After finding the line that includes "состоит в том, что" in the records below, transcribe it and each line after it through the last, exactly, and add nothing.
+++
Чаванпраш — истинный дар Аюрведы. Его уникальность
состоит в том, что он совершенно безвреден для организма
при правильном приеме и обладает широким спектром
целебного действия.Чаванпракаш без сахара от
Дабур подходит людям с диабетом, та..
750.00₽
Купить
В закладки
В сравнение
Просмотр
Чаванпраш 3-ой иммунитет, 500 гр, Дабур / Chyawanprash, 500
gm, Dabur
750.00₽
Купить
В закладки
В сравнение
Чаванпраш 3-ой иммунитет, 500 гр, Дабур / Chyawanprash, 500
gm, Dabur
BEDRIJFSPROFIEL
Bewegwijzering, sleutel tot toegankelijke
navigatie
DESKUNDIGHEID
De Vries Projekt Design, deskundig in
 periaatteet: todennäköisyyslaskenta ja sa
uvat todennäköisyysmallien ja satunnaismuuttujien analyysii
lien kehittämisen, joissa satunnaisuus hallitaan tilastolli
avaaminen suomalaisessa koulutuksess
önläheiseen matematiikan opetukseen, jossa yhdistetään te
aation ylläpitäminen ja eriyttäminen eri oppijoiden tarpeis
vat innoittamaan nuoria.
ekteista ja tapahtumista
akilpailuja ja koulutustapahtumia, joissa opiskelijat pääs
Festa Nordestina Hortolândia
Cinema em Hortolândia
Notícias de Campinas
+++
Final answer -
состоит в том, что он совершенно безвреден для организма
при правильном приеме и обладает широким спектром
целебного действия.Чаванпракаш без сахара от
Дабур подходит людям с диабетом, та..
750.00₽
Купить
В закладки
В сравнение
Просмотр
Чаванпраш 3-ой иммунитет, 500 гр, Дабур / Chyawanprash, 500
gm, Dabur
750.00₽
Купить
В закладки
В сравнение
Чаванпраш 3-ой иммунитет, 500 гр, Дабур / Chyawanprash, 500
gm, Dabur
BEDRIJFSPROFIEL
Bewegwijzering, sleutel tot toegankelijke
navigatie
DESKUNDIGHEID
De Vries Projekt Design, deskundig in
 periaatteet: todennäköisyyslaskenta ja sa
uvat todennäköisyysmallien ja satunnaismuuttujien analyysii
lien kehittämisen, joissa satunnaisuus hallitaan tilastolli
avaaminen suomalaisessa koulutuksess
önläheiseen matematiikan opetukseen, jossa yhdistetään te
aation ylläpitäminen ja eriyttäminen eri oppijoiden tarpeis
vat innoittamaan nuoria.
ekteista ja tapahtumista
akilpailuja ja koulutustapahtumia, joissa opiskelijat pääs
Festa Nordestina Hortolândia
Cinema em Hortolândia
Notícias de Campinas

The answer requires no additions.